Sunday, February 19, 2012

Why should anyone read the book?

I'm on the train on my phone so this will probably be choppy.

Why would anyone want to read this book? I've been thinking of little else for weeks. I am unable to concentrate on other things while I have this puzzle in my brain. I know why I wrote it. I wrote it for my kids because someday they deserve to know the story of me even if I die and can't tell them myself. That could be satisfied by hitting print and putting the book in a drawer for a few decades until they hit their majority.

Why should anyone else read this? I'm not sure there is a should. If there is a should involved it revolves around the idea that we are all locked in the perspective of our own narrow experiences. We can't know what we dont know.  My life was not normal by any reasonable measure. Yet I'm not alone. Millions of children suffer like I did: in silence, alone, believing they deserve what happens to them.

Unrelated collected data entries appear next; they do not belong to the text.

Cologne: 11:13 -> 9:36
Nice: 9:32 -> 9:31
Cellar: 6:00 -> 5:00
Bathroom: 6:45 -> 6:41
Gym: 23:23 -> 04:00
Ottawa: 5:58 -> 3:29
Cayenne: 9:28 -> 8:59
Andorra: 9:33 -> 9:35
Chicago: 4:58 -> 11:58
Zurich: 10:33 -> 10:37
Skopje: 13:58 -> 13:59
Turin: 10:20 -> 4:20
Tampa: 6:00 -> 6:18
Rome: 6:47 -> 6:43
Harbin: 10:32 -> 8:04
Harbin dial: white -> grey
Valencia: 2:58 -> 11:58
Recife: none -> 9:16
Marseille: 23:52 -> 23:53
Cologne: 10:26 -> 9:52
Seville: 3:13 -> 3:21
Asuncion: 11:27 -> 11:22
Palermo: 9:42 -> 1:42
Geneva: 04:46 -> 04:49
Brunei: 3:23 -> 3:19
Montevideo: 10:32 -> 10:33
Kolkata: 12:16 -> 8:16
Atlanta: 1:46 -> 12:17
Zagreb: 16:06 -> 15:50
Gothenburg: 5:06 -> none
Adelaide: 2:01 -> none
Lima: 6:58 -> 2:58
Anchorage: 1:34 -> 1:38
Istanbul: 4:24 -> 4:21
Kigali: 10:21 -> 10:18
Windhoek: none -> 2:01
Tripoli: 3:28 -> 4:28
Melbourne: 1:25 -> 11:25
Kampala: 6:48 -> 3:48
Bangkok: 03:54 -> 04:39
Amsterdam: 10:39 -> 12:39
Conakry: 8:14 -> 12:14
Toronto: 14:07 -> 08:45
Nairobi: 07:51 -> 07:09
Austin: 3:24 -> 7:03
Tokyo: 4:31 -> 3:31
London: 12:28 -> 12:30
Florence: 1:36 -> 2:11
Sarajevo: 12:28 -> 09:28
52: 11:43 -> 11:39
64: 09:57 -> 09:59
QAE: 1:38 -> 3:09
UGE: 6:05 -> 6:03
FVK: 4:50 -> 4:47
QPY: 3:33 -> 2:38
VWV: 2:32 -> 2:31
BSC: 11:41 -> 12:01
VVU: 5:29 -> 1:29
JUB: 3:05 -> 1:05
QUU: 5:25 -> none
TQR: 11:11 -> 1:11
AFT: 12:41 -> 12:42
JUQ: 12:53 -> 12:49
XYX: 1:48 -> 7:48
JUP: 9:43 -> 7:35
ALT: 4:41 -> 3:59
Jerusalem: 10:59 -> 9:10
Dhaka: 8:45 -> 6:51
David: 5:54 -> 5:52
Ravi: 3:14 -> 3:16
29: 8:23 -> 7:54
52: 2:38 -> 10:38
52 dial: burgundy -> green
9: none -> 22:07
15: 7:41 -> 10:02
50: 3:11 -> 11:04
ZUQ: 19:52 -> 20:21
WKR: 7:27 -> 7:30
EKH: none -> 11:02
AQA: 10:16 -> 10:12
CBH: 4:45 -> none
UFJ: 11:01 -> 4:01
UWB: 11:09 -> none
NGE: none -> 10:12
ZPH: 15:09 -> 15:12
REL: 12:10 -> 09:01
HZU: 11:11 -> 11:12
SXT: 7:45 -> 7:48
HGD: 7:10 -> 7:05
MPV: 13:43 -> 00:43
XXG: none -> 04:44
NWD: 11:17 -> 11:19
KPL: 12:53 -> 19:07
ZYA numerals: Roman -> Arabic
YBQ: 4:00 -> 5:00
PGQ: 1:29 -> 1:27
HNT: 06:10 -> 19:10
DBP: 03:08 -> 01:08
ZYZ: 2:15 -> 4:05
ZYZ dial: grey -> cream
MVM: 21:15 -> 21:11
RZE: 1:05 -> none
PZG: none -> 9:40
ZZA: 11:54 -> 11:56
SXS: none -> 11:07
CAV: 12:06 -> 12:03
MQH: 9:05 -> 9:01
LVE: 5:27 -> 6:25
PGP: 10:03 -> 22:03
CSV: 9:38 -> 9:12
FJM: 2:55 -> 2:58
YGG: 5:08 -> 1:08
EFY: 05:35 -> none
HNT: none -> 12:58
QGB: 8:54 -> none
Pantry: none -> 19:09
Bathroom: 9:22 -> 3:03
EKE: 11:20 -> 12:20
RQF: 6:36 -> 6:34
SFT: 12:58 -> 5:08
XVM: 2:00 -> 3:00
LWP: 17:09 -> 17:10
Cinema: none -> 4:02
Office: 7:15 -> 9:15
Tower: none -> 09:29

My life journey seems to be learning how to find out what I don't know, specifically how to be a good person. I don't know now. I don't know if I am a good person. I have never believed so. I would like to believe that. The first step is forgiving myself for the things I couldn't control or change as a child. I had to write a whole book before I really understood what happened to me. I had to be thirty years old and have my husband explain to me that I was tortured. It never felt like torture it just felt like life.

You only know what you know.

It is hyperbole to say that I only knew pain until I was eighteen. Barely. I experienced more pain than I should have. Since adulthood I have slowly and carefully tried to learn how to stop bringing more pain into my life. When you have been tortured you go on to bring more pain into your life because it is uncomfortable to be in an unfamiliar state: namely lack of pain. I want to like me enough to stop inviting pain. I have good teachers.  My daughters teach me who I want to be. They are full of love and joy. I want to be like them.

Why should anyone read this book? To share my grief and provide me with invisible community so even if I never meet you my grief can be less because you carry a speck for me. Because people need to learn how to look at children and recognise signs of crisis so more children do not suffer like I did. The system failed me spectacularly. I don't want all the other abused children to go unseen either.

Why should anyone read this book? Because you are part of the community of human beings and we are all responsible for one another a little.

Why should anyone read this book? Because it will probably make you very uncomfortable that things like this happen in the world. Silence is consent. Everyone who chose to remain ignorant and involved when I was a child damned me to living in hell. I don't want anyone else to have that experience. The silencing of victims, no, of survivors has to stop. It has to.

It has to or we will continue to convince small children that they deserve to be raped and beaten for being bad. I was not bad. I just wasn't.